Goal of the exercise: Using the material below, tally each line with the string "limado" and report only the total.

Records for processing:
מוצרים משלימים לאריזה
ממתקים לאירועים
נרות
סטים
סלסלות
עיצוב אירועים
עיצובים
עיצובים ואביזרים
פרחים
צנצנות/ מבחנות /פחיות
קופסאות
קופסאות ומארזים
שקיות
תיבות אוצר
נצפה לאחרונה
--
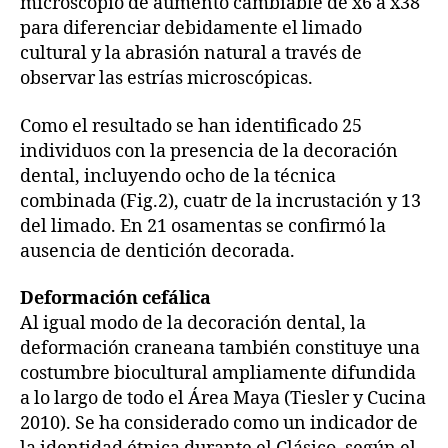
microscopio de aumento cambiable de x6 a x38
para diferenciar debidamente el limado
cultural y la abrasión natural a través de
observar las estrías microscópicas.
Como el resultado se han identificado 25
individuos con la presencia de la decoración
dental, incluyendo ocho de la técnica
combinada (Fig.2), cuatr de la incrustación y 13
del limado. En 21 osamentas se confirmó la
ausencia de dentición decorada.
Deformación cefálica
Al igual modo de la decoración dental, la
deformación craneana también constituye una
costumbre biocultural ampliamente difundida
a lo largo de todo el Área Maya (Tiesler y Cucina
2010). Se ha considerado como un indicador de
--
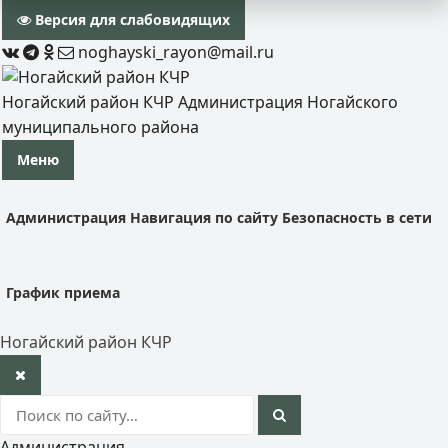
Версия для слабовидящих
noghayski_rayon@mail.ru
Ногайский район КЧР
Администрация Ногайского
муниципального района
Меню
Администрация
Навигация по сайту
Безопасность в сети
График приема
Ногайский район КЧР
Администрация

Answer box: 2